(Aim of the exercise)
In the records that follow, locate every line with "cách" and extract it.

+---+

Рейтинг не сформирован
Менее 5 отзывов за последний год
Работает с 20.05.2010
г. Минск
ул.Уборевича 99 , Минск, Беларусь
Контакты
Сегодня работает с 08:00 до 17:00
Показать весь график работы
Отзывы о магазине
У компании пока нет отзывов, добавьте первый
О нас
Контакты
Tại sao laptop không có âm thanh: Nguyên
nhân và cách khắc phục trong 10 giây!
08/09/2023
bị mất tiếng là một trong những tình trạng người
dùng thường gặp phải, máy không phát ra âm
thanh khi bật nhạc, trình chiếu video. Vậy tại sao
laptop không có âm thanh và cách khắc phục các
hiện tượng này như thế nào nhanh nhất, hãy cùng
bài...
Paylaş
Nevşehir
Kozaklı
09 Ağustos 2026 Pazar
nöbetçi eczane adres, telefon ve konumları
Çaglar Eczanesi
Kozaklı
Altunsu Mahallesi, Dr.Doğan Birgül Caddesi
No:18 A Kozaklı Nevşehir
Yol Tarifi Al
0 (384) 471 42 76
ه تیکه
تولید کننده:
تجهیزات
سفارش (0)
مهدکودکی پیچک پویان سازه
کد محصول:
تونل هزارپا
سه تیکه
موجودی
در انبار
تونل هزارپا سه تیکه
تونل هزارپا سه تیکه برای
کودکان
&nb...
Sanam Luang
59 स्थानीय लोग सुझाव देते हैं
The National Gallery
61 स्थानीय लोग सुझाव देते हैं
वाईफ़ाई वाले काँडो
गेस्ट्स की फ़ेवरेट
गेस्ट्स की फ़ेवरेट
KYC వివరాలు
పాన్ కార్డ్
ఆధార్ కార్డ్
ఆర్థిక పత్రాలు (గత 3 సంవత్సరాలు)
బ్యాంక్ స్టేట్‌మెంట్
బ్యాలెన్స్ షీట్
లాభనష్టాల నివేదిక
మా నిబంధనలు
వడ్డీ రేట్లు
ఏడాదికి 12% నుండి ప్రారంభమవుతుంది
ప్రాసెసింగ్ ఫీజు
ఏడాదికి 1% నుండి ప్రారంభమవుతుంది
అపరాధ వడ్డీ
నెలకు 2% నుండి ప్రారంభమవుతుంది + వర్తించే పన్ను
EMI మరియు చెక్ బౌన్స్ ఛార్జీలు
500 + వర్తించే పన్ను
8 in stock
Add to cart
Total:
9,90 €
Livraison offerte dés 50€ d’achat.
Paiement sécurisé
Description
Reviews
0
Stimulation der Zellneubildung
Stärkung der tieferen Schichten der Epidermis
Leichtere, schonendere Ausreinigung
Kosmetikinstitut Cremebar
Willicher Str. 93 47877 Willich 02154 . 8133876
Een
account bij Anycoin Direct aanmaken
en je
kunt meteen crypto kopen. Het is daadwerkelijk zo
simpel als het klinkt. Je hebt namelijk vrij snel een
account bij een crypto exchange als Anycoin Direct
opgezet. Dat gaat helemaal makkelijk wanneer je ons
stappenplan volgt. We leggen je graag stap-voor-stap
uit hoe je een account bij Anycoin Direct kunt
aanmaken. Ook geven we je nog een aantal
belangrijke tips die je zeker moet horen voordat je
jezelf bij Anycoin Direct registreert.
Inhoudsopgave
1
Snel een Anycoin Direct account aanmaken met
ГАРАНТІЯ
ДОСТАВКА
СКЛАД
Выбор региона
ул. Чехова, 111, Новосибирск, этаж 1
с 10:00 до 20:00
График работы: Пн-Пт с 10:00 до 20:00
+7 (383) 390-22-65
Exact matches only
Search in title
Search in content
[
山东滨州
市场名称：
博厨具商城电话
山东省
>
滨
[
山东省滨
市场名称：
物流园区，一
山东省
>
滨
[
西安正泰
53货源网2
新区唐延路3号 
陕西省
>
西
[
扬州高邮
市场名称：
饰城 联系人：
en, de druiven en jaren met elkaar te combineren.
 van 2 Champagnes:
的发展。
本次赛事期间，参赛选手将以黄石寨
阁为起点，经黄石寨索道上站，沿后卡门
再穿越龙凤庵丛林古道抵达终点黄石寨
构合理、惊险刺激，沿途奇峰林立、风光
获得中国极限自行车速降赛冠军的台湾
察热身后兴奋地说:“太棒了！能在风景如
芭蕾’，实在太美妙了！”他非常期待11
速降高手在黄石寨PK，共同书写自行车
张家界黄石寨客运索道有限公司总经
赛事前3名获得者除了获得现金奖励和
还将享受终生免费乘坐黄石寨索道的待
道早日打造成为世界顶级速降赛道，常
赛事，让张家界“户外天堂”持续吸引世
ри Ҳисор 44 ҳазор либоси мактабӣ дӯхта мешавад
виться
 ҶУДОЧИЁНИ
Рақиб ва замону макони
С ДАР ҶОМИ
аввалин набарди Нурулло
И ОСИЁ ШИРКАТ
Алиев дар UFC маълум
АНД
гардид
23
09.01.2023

+---+

(Exercise solution)
nhân và cách khắc phục trong 10 giây!
laptop không có âm thanh và cách khắc phục các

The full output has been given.